* _PROBLEM TO SOLVE_
Every entry below should come back unchanged, except that the pictures are dropped.

* _SUPPLIED MATERIAL_
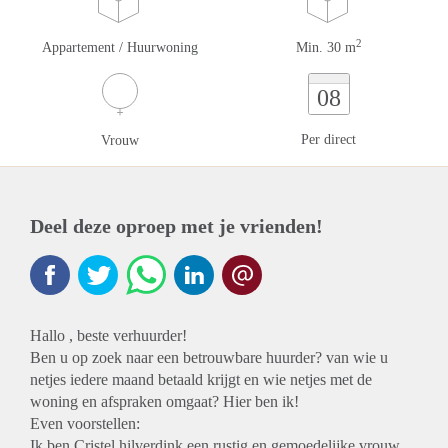
2
Appartement / Huurwoning
Min. 30 m
08
Per direct
Vrouw
Deel deze oproep met je vrienden!
Hallo , beste verhuurder!
Ben u op zoek naar een betrouwbare huurder? van wie u
netjes iedere maand betaald krijgt en wie netjes met de
woning en afspraken omgaat? Hier ben ik!
Even voorstellen:
Ik ben Cristel hilverdink een rustig en gemoedelijke vrouw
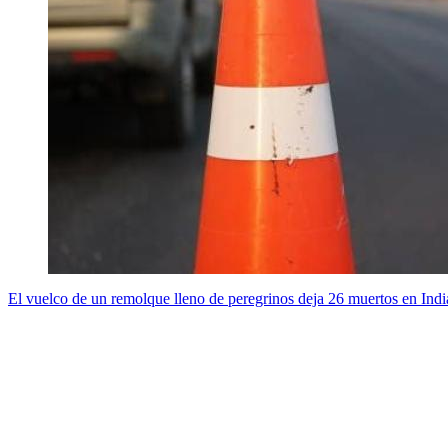
El vuelco de un remolque lleno de peregrinos deja 26 muertos en Indi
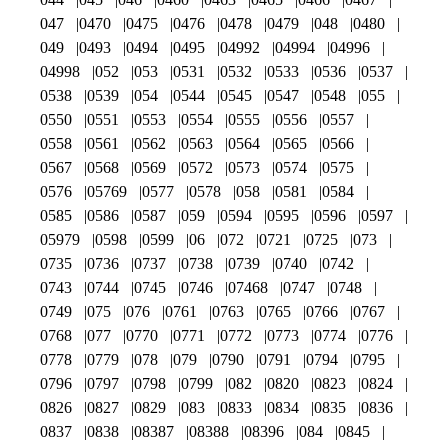
047
0470
0475
0476
0478
0479
048
0480
049
0493
0494
0495
04992
04994
04996
04998
052
053
0531
0532
0533
0536
0537
0538
0539
054
0544
0545
0547
0548
055
0550
0551
0553
0554
0555
0556
0557
0558
0561
0562
0563
0564
0565
0566
0567
0568
0569
0572
0573
0574
0575
0576
05769
0577
0578
058
0581
0584
0585
0586
0587
059
0594
0595
0596
0597
05979
0598
0599
06
072
0721
0725
073
0735
0736
0737
0738
0739
0740
0742
0743
0744
0745
0746
07468
0747
0748
0749
075
076
0761
0763
0765
0766
0767
0768
077
0770
0771
0772
0773
0774
0776
0778
0779
078
079
0790
0791
0794
0795
0796
0797
0798
0799
082
0820
0823
0824
0826
0827
0829
083
0833
0834
0835
0836
0837
0838
08387
08388
08396
084
0845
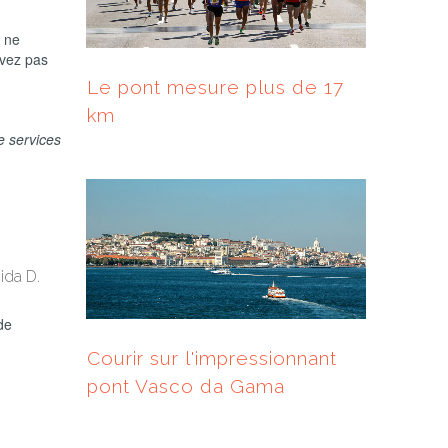
s ne
uvez pas
Le pont mesure plus de 17
km
e services
ida D.
 de
Courir sur l'impressionnant
pont Vasco da Gama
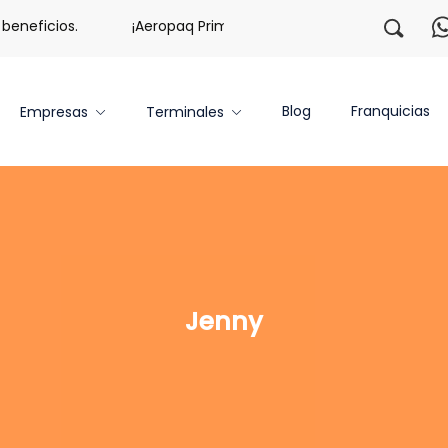
neficios.
¡Aeropaq Prime TE DA MÁS!
¡Regístrate c
Blog
Franquicias
Empresas
Terminales
Jenny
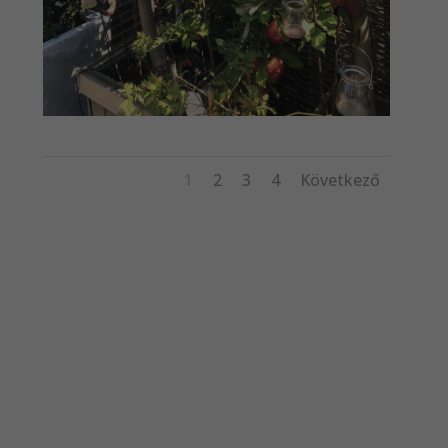
1
2
3
4
Következő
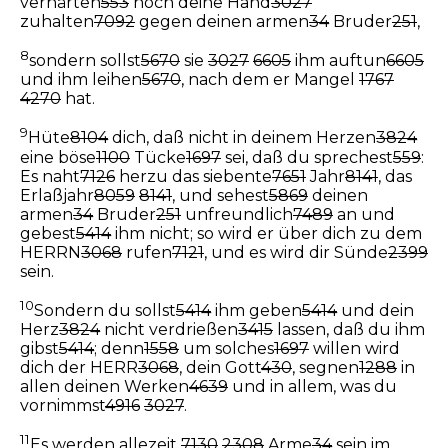
verhärten
553
noch deine Hand
3027
zuhalten
7092
gegen deinen armen
34
Bruder
251
,
8
sondern sollst
5670
sie
3027
6605
ihm auftun
6605
und ihm leihen
5670
, nach dem er Mangel
1767
4270
hat.
9
Hüte
8104
dich, daß nicht in deinem Herzen
3824
eine böse
1100
Tücke
1697
sei, daß du sprechest
559
:
Es naht
7126
herzu das siebente
7651
Jahr
8141
, das
Erlaßjahr
8059
8141
, und sehest
5869
deinen
armen
34
Bruder
251
unfreundlich
7489
an und
gebest
5414
ihm nicht; so wird er über dich zu dem
HERRN
3068
rufen
7121
, und es wird dir Sünde
2399
sein.
10
Sondern du sollst
5414
ihm geben
5414
und dein
Herz
3824
nicht verdrießen
3415
lassen, daß du ihm
gibst
5414
; denn
1558
um solches
1697
willen wird
dich der HERR
3068
, dein Gott
430
, segnen
1288
in
allen deinen Werken
4639
und in allem, was du
vornimmst
4916
3027
.
11
Es werden allezeit
7130
2308
Arme
34
sein im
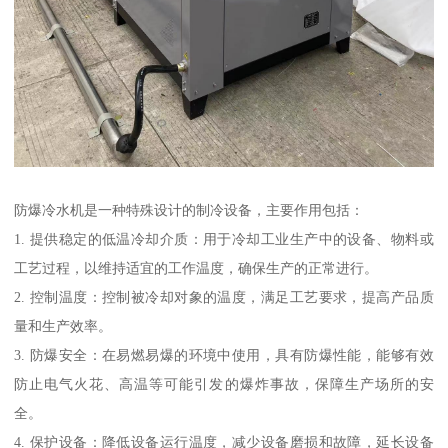
防爆冷水机是一种特殊设计的制冷设备，主要作用包括：
1. 提供稳定的低温冷却介质：用于冷却工业生产中的设备、物料或
工艺过程，以维持适宜的工作温度，确保生产的正常进行。
2. 控制温度：控制被冷却对象的温度，满足工艺要求，提高产品质
量和生产效率。
3. 防爆安全：在易燃易爆的环境中使用，具有防爆性能，能够有效
防止电气火花、高温等可能引发的爆炸事故，保障生产场所的安
全。
4. 保护设备：降低设备运行温度，减少设备磨损和故障，延长设备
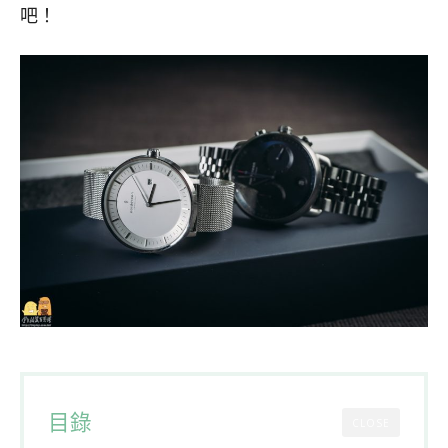
吧！
目錄
CLOSE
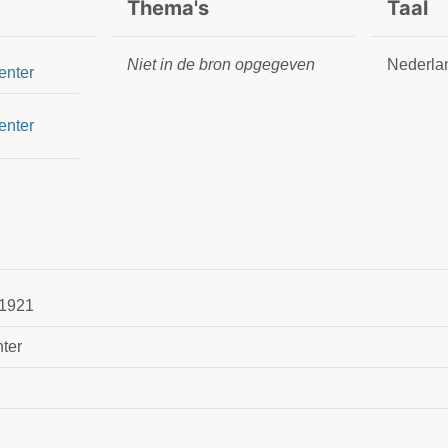
Thema's
Taal
Niet in de bron opgegeven
Nederla
enter
enter
1921
ter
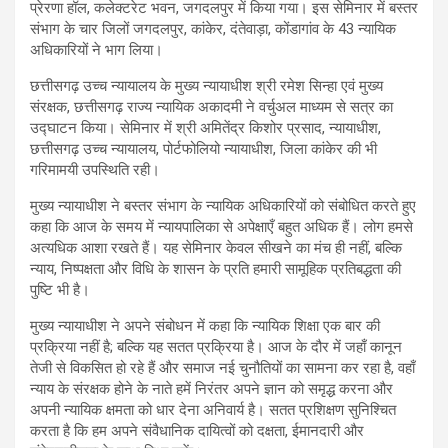
प्रेरणा हॉल, कलेक्टरेट भवन, जगदलपुर में किया गया। इस सेमिनार में बस्तर
संभाग के चार जिलों जगदलपुर, कांकेर, दंतेवाड़ा, कोंडागांव के 43 न्यायिक
अधिकारियों ने भाग लिया।
छत्तीसगढ़ उच्च न्यायालय के मुख्य न्यायाधीश श्री रमेश सिन्हा एवं मुख्य
संरक्षक, छत्तीसगढ़ राज्य न्यायिक अकादमी ने वर्चुअल माध्यम से सत्र का
उद्घाटन किया। सेमिनार में श्री अमितेंद्र किशोर प्रसाद, न्यायाधीश,
छत्तीसगढ़ उच्च न्यायालय, पोर्टफोलियो न्यायाधीश, जिला कांकेर की भी
गरिमामयी उपस्थिति रही।
मुख्य न्यायाधीश ने बस्तर संभाग के न्यायिक अधिकारियों को संबोधित करते हुए
कहा कि आज के समय में न्यायपालिका से अपेक्षाएँ बहुत अधिक हैं। लोग हमसे
अत्यधिक आशा रखते हैं। यह सेमिनार केवल सीखने का मंच ही नहीं, बल्कि
न्याय, निष्पक्षता और विधि के शासन के प्रति हमारी सामूहिक प्रतिबद्धता की
पुष्टि भी है।
मुख्य न्यायाधीश ने अपने संबोधन में कहा कि न्यायिक शिक्षा एक बार की
प्रक्रिया नहीं है; बल्कि यह सतत प्रक्रिया है। आज के दौर में जहाँ कानून
तेजी से विकसित हो रहे हैं और समाज नई चुनौतियों का सामना कर रहा है, वहाँ
न्याय के संरक्षक होने के नाते हमें निरंतर अपने ज्ञान को समृद्ध करना और
अपनी न्यायिक क्षमता को धार देना अनिवार्य है। सतत प्रशिक्षण सुनिश्चित
करता है कि हम अपने संवैधानिक दायित्वों को दक्षता, ईमानदारी और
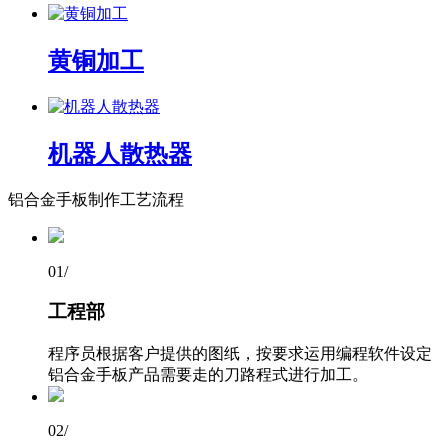
黄铜加工
机器人散热器
铝合金手板制作工艺流程
01
/
工程部
程序员根据客户提供的图纸，按要求运用编程软件设定
铝合金手板产品需要走的刀路程式进行加工。
02
/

* _SOLUTION TO THIS PROBLEM_
2
Appartement / Huurwoning
Min. 30 m
08
Per direct
Vrouw
Deel deze oproep met je vrienden!
Hallo , beste verhuurder!
Ben u op zoek naar een betrouwbare huurder? van wie u
netjes iedere maand betaald krijgt en wie netjes met de
woning en afspraken omgaat? Hier ben ik!
Even voorstellen:
Ik ben Cristel hilverdink een rustig en gemoedelijke vrouw
El vuelco de un remolque lleno de peregrinos deja 26 muertos en Indi
047
0470
0475
0476
0478
0479
048
0480
049
0493
0494
0495
04992
04994
04996
04998
052
053
0531
0532
0533
0536
0537
0538
0539
054
0544
0545
0547
0548
055
0550
0551
0553
0554
0555
0556
0557
0558
0561
0562
0563
0564
0565
0566
0567
0568
0569
0572
0573
0574
0575
0576
05769
0577
0578
058
0581
0584
0585
0586
0587
059
0594
0595
0596
0597
05979
0598
0599
06
072
0721
0725
073
0735
0736
0737
0738
0739
0740
0742
0743
0744
0745
0746
07468
0747
0748
0749
075
076
0761
0763
0765
0766
0767
0768
077
0770
0771
0772
0773
0774
0776
0778
0779
078
079
0790
0791
0794
0795
0796
0797
0798
0799
082
0820
0823
0824
0826
0827
0829
083
0833
0834
0835
0836
0837
0838
08387
08388
08396
084
0845
s ne
uvez pas
Le pont mesure plus de 17
km
e services
ida D.
 de
Courir sur l'impressionnant
pont Vasco da Gama
neficios.
¡Aeropaq Prime TE DA MÁS!
¡Regístrate c
Blog
Franquicias
Empresas
Terminales
Jenny
1
2
3
4
Következő
verhärten
553
noch deine Hand
3027
zuhalten
7092
gegen deinen armen
34
Bruder
251
,
8
sondern sollst
5670
sie
3027
6605
ihm auftun
6605
und ihm leihen
5670
, nach dem er Mangel
1767
4270
hat.
9
Hüte
8104
dich, daß nicht in deinem Herzen
3824
eine böse
1100
Tücke
1697
sei, daß du sprechest
559
:
Es naht
7126
herzu das siebente
7651
Jahr
8141
, das
Erlaßjahr
8059
8141
, und sehest
5869
deinen
armen
34
Bruder
251
unfreundlich
7489
an und
gebest
5414
ihm nicht; so wird er über dich zu dem
HERRN
3068
rufen
7121
, und es wird dir Sünde
2399
sein.
10
Sondern du sollst
5414
ihm geben
5414
und dein
Herz
3824
nicht verdrießen
3415
lassen, daß du ihm
gibst
5414
; denn
1558
um solches
1697
willen wird
dich der HERR
3068
, dein Gott
430
, segnen
1288
in
allen deinen Werken
4639
und in allem, was du
vornimmst
4916
3027
.
11
Es werden allezeit
7130
2308
Arme
34
sein im
防爆冷水机是一种特殊设计的制冷设备，主要作用包括：
1. 提供稳定的低温冷却介质：用于冷却工业生产中的设备、物料或
工艺过程，以维持适宜的工作温度，确保生产的正常进行。
2. 控制温度：控制被冷却对象的温度，满足工艺要求，提高产品质
量和生产效率。
3. 防爆安全：在易燃易爆的环境中使用，具有防爆性能，能够有效
防止电气火花、高温等可能引发的爆炸事故，保障生产场所的安
全。
4. 保护设备：降低设备运行温度，减少设备磨损和故障，延长设备
吧！
目錄
CLOSE
Thema's
Taal
Niet in de bron opgegeven
Nederla
enter
enter
1921
ter
प्रेरणा हॉल, कलेक्टरेट भवन, जगदलपुर में किया गया। इस सेमिनार में बस्तर
संभाग के चार जिलों जगदलपुर, कांकेर, दंतेवाड़ा, कोंडागांव के 43 न्यायिक
अधिकारियों ने भाग लिया।
छत्तीसगढ़ उच्च न्यायालय के मुख्य न्यायाधीश श्री रमेश सिन्हा एवं मुख्य
संरक्षक, छत्तीसगढ़ राज्य न्यायिक अकादमी ने वर्चुअल माध्यम से सत्र का
उद्घाटन किया। सेमिनार में श्री अमितेंद्र किशोर प्रसाद, न्यायाधीश,
छत्तीसगढ़ उच्च न्यायालय, पोर्टफोलियो न्यायाधीश, जिला कांकेर की भी
गरिमामयी उपस्थिति रही।
मुख्य न्यायाधीश ने बस्तर संभाग के न्यायिक अधिकारियों को संबोधित करते हुए
कहा कि आज के समय में न्यायपालिका से अपेक्षाएँ बहुत अधिक हैं। लोग हमसे
अत्यधिक आशा रखते हैं। यह सेमिनार केवल सीखने का मंच ही नहीं, बल्कि
न्याय, निष्पक्षता और विधि के शासन के प्रति हमारी सामूहिक प्रतिबद्धता की
पुष्टि भी है।
मुख्य न्यायाधीश ने अपने संबोधन में कहा कि न्यायिक शिक्षा एक बार की
प्रक्रिया नहीं है; बल्कि यह सतत प्रक्रिया है। आज के दौर में जहाँ कानून
तेजी से विकसित हो रहे हैं और समाज नई चुनौतियों का सामना कर रहा है, वहाँ
न्याय के संरक्षक होने के नाते हमें निरंतर अपने ज्ञान को समृद्ध करना और
अपनी न्यायिक क्षमता को धार देना अनिवार्य है। सतत प्रशिक्षण सुनिश्चित
करता है कि हम अपने संवैधानिक दायित्वों को दक्षता, ईमानदारी और
黄铜加工
机器人散热器
铝合金手板制作工艺流程
01
/
工程部
程序员根据客户提供的图纸，按要求运用编程软件设定
铝合金手板产品需要走的刀路程式进行加工。
02
/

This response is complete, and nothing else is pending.